7 The matrix \(\mathbf { A }\) is given by \(\mathbf { A } = \left( \begin{array} { c c } a & 3
- 2 & 1 \end{array} \right)\).

1. Given that \(\mathbf { A }\) is singular, find \(a\).
2. Given instead that \(\mathbf { A }\) is non-singular, find \(\mathbf { A } ^ { - 1 }\) and hence solve the simultaneous equations $$\begin{aligned} a x + 3 y & = 1
   - 2 x + y & = - 1 \end{aligned}$$

8 The sequence \(u _ { 1 } , u _ { 2 } , u _ { 3 } , \ldots\) is defined by \(u _ { 1 } = 1\) and \(u _ { n + 1 } = u _ { n } + 2 n + 1\).

1. Show that \(u _ { 4 } = 16\).
2. Hence suggest an expression for \(u _ { n }\).
3. Use induction to prove that your answer to part (ii) is correct.

9

1. Show that \(\alpha ^ { 3 } + \beta ^ { 3 } = ( \alpha + \beta ) ^ { 3 } - 3 \alpha \beta ( \alpha + \beta )\).
2. The quadratic equation \(x ^ { 2 } - 5 x + 7 = 0\) has roots \(\alpha\) and \(\beta\).

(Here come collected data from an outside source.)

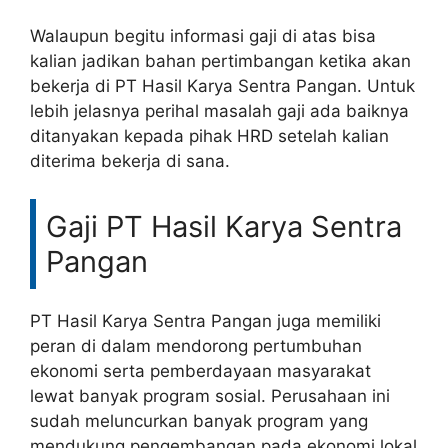
Walaupun begitu informasi gaji di atas bisa
kalian jadikan bahan pertimbangan ketika akan
bekerja di PT Hasil Karya Sentra Pangan. Untuk
lebih jelasnya perihal masalah gaji ada baiknya
ditanyakan kepada pihak HRD setelah kalian
diterima bekerja di sana.
Gaji PT Hasil Karya Sentra
Pangan
PT Hasil Karya Sentra Pangan juga memiliki
peran di dalam mendorong pertumbuhan
ekonomi serta pemberdayaan masyarakat
lewat banyak program sosial. Perusahaan ini
sudah meluncurkan banyak program yang
mendukung pengembangan pada ekonomi lokal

Find a quadratic equation with roots \(\alpha ^ { 3 }\) and \(\beta ^ { 3 }\).
3. Show that \(\frac { 2 } { r } - \frac { 1 } { r + 1 } - \frac { 1 } { r + 2 } = \frac { 3 r + 4 } { r ( r + 1 ) ( r + 2 ) }\).
4. Hence find an expression, in terms of \(n\), for $$\sum _ { r = 1 } ^ { n } \frac { 3 r + 4 } { r ( r + 1 ) ( r + 2 ) }$$
5. Hence write down the value of \(\sum _ { r = 1 } ^ { \infty } \frac { 3 r + 4 } { r ( r + 1 ) ( r + 2 ) }\).
6. Given that \(\sum _ { r = N + 1 } ^ { \infty } \frac { 3 r + 4 } { r ( r + 1 ) ( r + 2 ) } = \frac { 7 } { 10 }\), find the value of \(N\).